Micropterix tunbergella is a moth of the family Micropterigidae found in most of Europe. The moths are very small and can be found feeding on the pollen of hawthorn, oak and sycamore. The larva and pupa are unknown. The moth was described Johan Christian Fabricius in 1787.

==Taxonomy==
The moth was first described from a specimen found in Germany, by the Danish zoologist, Johan Christian Fabricius in 1787. He named it Tinea tunbergella. Tinea – a ″gnawing worm″, was first used by the father of modern taxonomy Carl Linnaeus, in his Systema Naturae published in 1758 and was applied to various larvae, including those Lepidoptera which ruined clothing.

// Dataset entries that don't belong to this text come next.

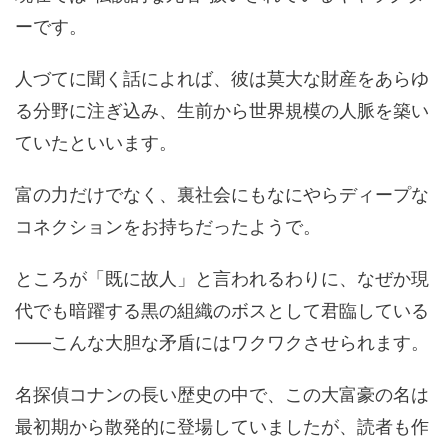
ーです。
人づてに聞く話によれば、彼は莫大な財産をあらゆ
る分野に注ぎ込み、生前から世界規模の人脈を築い
ていたといいます。
富の力だけでなく、裏社会にもなにやらディープな
コネクションをお持ちだったようで。
ところが「既に故人」と言われるわりに、なぜか現
代でも暗躍する黒の組織のボスとして君臨している
――こんな大胆な矛盾にはワクワクさせられます。
名探偵コナンの長い歴史の中で、この大富豪の名は
最初期から散発的に登場していましたが、読者も作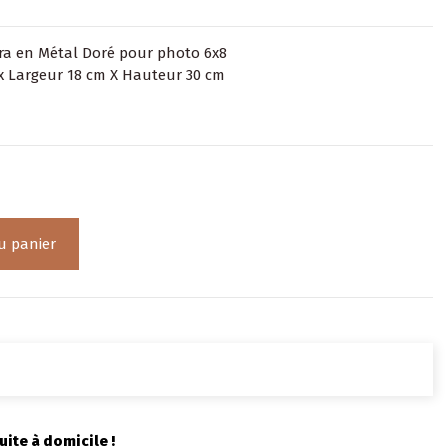
ra en Métal Doré pour photo 6x8
x Largeur 18 cm X Hauteur 30 cm
u panier
uite à domicile !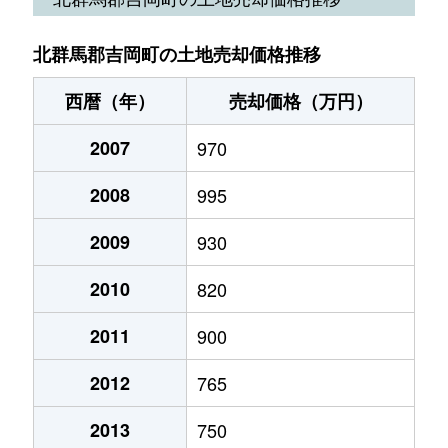
北群馬郡吉岡町の土地売却価格推移
西暦（年）
売却価格（万円）
2007
970
2008
995
2009
930
2010
820
2011
900
2012
765
2013
750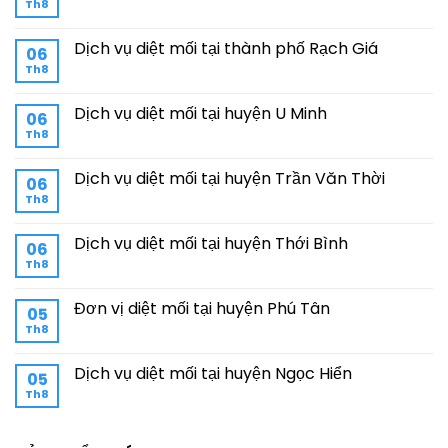
Th8
Dịch vụ diệt mối tại thành phố Rạch Giá
06
Th8
Dịch vụ diệt mối tại huyện U Minh
06
Th8
Dịch vụ diệt mối tại huyện Trần Văn Thời
06
Th8
Dịch vụ diệt mối tại huyện Thới Bình
06
Th8
Đơn vị diệt mối tại huyện Phú Tân
05
Th8
Dịch vụ diệt mối tại huyện Ngọc Hiển
05
Th8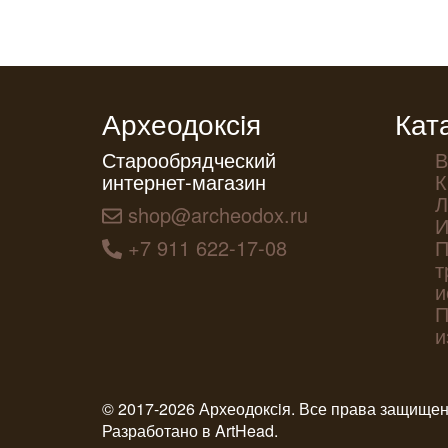
Археодоксiя
Кат
Старообрядческий
В
интернет-магазин
К
Л
shop@archeodox.ru
И
+7 911 622-17-08
П
т
и
П
и
© 2017-2026 Археодоксiя. Все права защище
Разработано в
ArtHead
.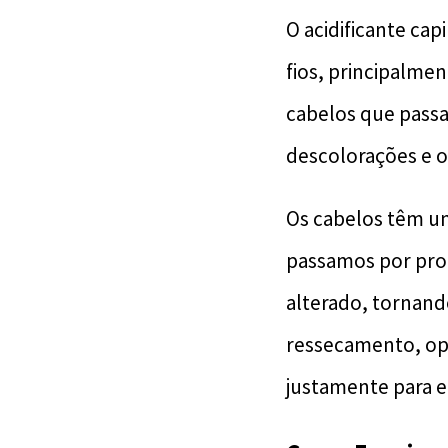
O acidificante cap
fios, principalmen
cabelos que pass
descolorações e o
Os cabelos têm u
passamos por proc
alterado, tornand
ressecamento, opac
justamente para e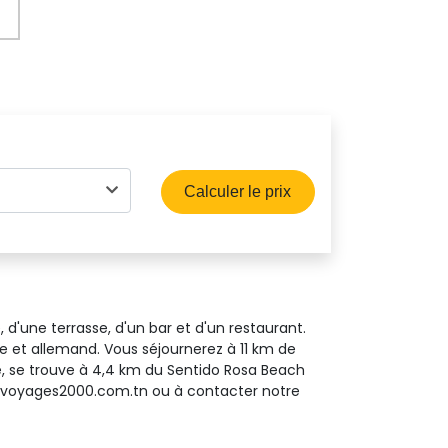
Calculer le prix
, d'une terrasse, d'un bar et d'un restaurant.
be et allemand. Vous séjournerez à 11 km de
he, se trouve à 4,4 km du Sentido Rosa Beach
 www.voyages2000.com.tn ou à contacter notre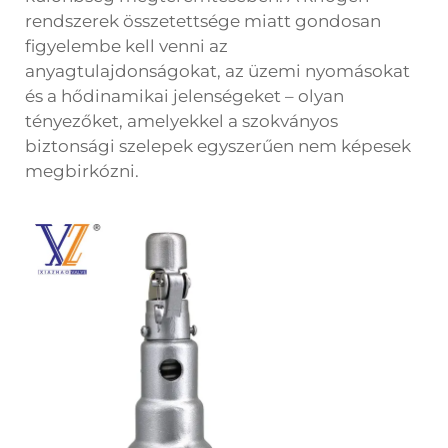
rendszerek összetettsége miatt gondosan
figyelembe kell venni az
anyagtulajdonságokat, az üzemi nyomásokat
és a hődinamikai jelenségeket – olyan
tényezőket, amelyekkel a szokványos
biztonsági szelepek egyszerűen nem képesek
megbirkózni.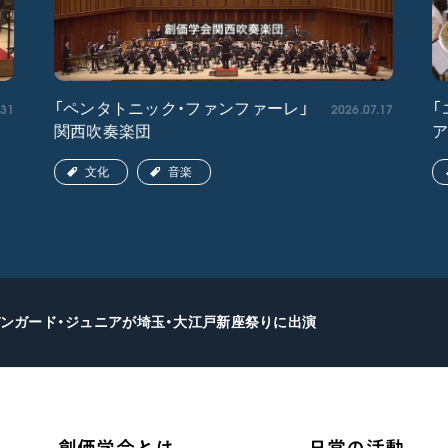
.31
2026.07.17
「ペンタトニック・ファンファーレ」
「
関西吹奏楽団
文化
音楽
ンガード・ジュニアが埼玉・大江戸新座祭りに出演
創価学会とは
日常の活動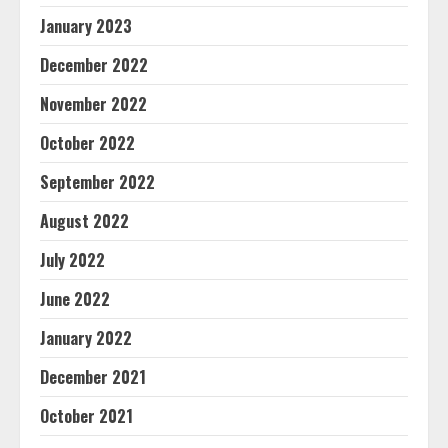
January 2023
December 2022
November 2022
October 2022
September 2022
August 2022
July 2022
June 2022
January 2022
December 2021
October 2021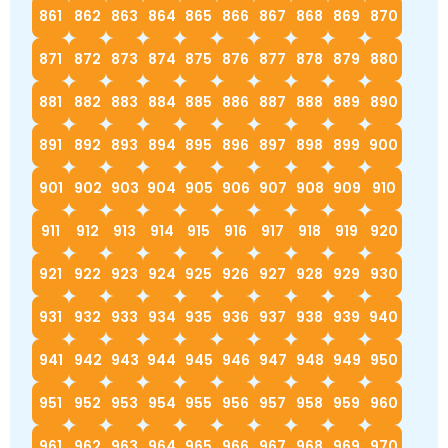
861
862
863
864
865
866
867
868
869
870
871
872
873
874
875
876
877
878
879
880
881
882
883
884
885
886
887
888
889
890
891
892
893
894
895
896
897
898
899
900
901
902
903
904
905
906
907
908
909
910
911
912
913
914
915
916
917
918
919
920
921
922
923
924
925
926
927
928
929
930
931
932
933
934
935
936
937
938
939
940
941
942
943
944
945
946
947
948
949
950
951
952
953
954
955
956
957
958
959
960
961
962
963
964
965
966
967
968
969
970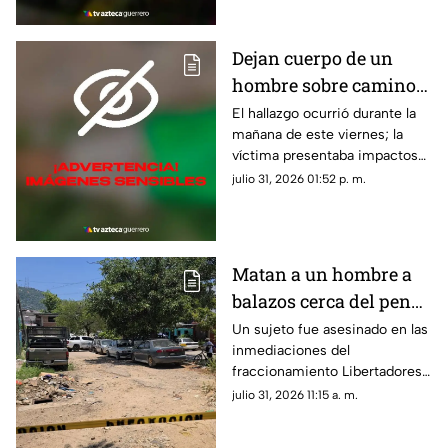
Dejan cuerpo de un
hombre sobre camino
de terracería en Iguala
El hallazgo ocurrió durante la
mañana de este viernes; la
víctima presentaba impactos
de bala.
julio 31, 2026 01:52 p. m.
Matan a un hombre a
balazos cerca del penal
de Acapulco
Un sujeto fue asesinado en las
inmediaciones del
fraccionamiento Libertadores
durante la tarde de este
julio 31, 2026 11:15 a. m.
jueves.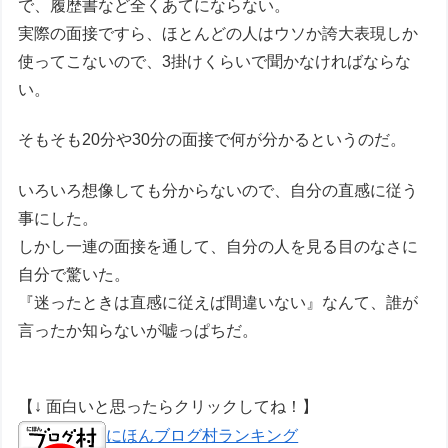
で、履歴書など全くあてにならない。
実際の面接ですら、ほとんどの人はウソか誇大表現しか
使ってこないので、3掛けくらいで聞かなければならな
い。
そもそも20分や30分の面接で何が分かるというのだ。
いろいろ想像しても分からないので、自分の直感に従う
事にした。
しかし一連の面接を通して、自分の人を見る目のなさに
自分で驚いた。
『迷ったときは直感に従えば間違いない』なんて、誰が
言ったか知らないが嘘っぱちだ。
【↓ 面白いと思ったらクリックしてね！】
にほんブログ村ランキング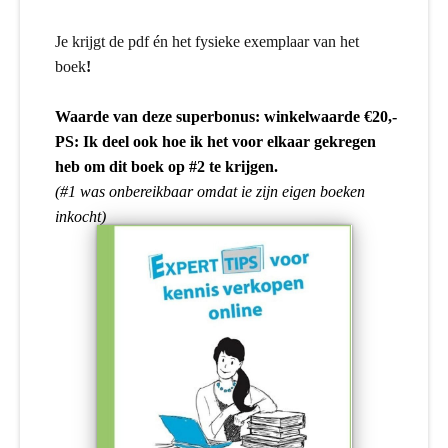
Je krijgt de pdf én het fysieke exemplaar van het
boek
!
Waarde van deze superbonus: winkelwaarde €20,-
PS: Ik deel ook hoe ik het voor elkaar gekregen
heb om dit boek op #2 te krijgen.
(#1 was onbereikbaar omdat ie zijn eigen boeken
inkocht)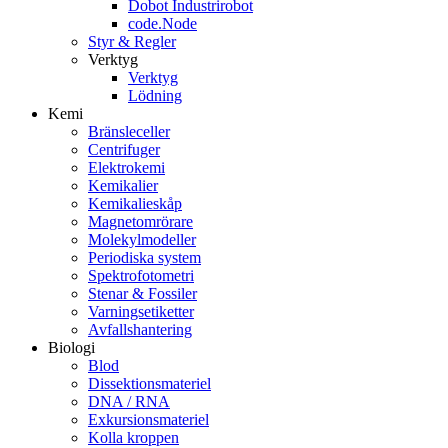
Dobot Industrirobot
code.Node
Styr & Regler
Verktyg
Verktyg
Lödning
Kemi
Bränsleceller
Centrifuger
Elektrokemi
Kemikalier
Kemikalieskåp
Magnetomrörare
Molekylmodeller
Periodiska system
Spektrofotometri
Stenar & Fossiler
Varningsetiketter
Avfallshantering
Biologi
Blod
Dissektionsmateriel
DNA / RNA
Exkursionsmateriel
Kolla kroppen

Micropterix was raised by Jacob Hübner and the name comes from the small size of the adult; Mikros – ″little″ and pterux – ″a wing″. The specific part of the name tunbergella is after the Swedish naturalist Carl Peter Thunberg (1743–1828).

==Description==
The wingspan is 8–11 mm. The forewing is reddish-purple with indistinct dull golden markings present in the apical third of the forewing. The head is golden-yellow. Moths in the family Micropterigidae are different from other moths, as they have chewing mouthparts, and this species is on wing during the day in May and June feeding on the pollen of various flowering plants, including cherry laurel, oaks (Quercus species), sycamore (Acer pseudoplatanus) and hawthorns (Crataegus) species.

The larva, their food plant(s) and the pupa are not known.

==Distribution==
It is found in most of Europe, except Bulgaria, Croatia, Finland, Ireland, Italy, Luxembourg Portugal, Slovenia and Ukraine.